Die Kündigung kam per Einschreiben, am 23. Dezember. Als Julie Menzel den Brief öffnete, erfuhr die junge Architektin zum ersten Mal, dass ihr Chef mit ihrer Arbeit nicht zufrieden war. In den drei Jahren, die sie insgesamt für das Büro arbeitete, das in Lyon Schulen und Krankenhäuser plant, hatte er nie ein Wort erwähnt. In Menzel begann ein Verdacht zu keimen.
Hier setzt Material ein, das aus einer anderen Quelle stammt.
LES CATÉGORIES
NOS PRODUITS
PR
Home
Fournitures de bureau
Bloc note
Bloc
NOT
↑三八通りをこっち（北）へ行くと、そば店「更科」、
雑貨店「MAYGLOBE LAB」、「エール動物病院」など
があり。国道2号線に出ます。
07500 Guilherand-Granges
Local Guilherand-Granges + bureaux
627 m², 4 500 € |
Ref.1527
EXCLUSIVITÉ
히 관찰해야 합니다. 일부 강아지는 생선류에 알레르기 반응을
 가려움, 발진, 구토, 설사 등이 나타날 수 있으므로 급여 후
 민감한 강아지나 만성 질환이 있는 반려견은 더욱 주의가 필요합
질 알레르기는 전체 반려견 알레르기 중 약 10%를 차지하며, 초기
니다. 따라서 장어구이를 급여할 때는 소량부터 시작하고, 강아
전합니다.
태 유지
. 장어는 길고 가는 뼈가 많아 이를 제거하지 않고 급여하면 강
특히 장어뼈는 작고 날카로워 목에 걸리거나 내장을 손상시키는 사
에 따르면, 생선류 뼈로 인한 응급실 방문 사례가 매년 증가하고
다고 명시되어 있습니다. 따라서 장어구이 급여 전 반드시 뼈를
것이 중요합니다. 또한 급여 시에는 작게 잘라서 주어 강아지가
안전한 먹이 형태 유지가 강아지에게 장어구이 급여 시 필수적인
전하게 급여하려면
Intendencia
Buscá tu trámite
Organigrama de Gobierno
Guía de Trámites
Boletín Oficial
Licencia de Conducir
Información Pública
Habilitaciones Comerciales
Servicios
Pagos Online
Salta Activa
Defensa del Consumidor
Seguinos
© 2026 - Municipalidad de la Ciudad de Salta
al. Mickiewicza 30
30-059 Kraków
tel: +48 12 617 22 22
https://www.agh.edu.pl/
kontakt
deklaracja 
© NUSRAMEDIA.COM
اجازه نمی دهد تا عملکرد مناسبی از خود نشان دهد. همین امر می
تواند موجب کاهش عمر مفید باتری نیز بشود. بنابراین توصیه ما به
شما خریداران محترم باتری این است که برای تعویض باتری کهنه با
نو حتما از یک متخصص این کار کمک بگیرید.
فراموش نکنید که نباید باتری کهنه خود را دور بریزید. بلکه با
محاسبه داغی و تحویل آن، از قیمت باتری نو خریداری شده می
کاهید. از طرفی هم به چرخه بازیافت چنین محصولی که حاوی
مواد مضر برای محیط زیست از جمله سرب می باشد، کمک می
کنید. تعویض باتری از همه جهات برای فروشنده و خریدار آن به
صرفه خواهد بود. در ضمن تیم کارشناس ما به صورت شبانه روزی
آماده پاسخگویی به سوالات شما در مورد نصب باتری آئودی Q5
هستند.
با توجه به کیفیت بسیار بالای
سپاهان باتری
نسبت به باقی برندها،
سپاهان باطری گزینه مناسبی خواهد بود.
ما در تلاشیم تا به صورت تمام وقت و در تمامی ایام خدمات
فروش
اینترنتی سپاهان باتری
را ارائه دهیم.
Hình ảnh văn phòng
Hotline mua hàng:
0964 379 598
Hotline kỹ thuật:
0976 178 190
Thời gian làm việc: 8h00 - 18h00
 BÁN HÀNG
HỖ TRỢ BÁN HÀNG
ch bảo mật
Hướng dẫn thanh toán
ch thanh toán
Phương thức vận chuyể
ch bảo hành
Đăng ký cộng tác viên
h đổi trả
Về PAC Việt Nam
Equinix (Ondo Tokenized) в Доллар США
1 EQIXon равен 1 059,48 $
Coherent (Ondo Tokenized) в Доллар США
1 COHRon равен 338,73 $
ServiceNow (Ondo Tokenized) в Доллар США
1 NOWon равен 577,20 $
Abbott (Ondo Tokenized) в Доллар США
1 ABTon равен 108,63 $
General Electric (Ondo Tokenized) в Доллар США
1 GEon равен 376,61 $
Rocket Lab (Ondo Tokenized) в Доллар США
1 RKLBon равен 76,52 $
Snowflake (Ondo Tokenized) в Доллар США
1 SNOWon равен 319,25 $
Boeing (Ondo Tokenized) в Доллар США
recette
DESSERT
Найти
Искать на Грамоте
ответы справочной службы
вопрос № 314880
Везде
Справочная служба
Vielleicht hatte die Entlassung nichts mit der Qualität ihrer Arbeit zu tun, sondern damit, dass sie nach der Geburt ihres Sohnes Leo 18 Monate zu Hause geblieben war. Eine ungewöhnlich lange Zeit für eine Französin mit einem guten Job. Erst im Herbst war sie zurückgekehrt. Karriereknick Kinderpause. Das klingt wie eine Strafe in einem Land, das gerne als leuchtendes Beispiel für die Vereinbarung von Familie und Beruf zitiert wird.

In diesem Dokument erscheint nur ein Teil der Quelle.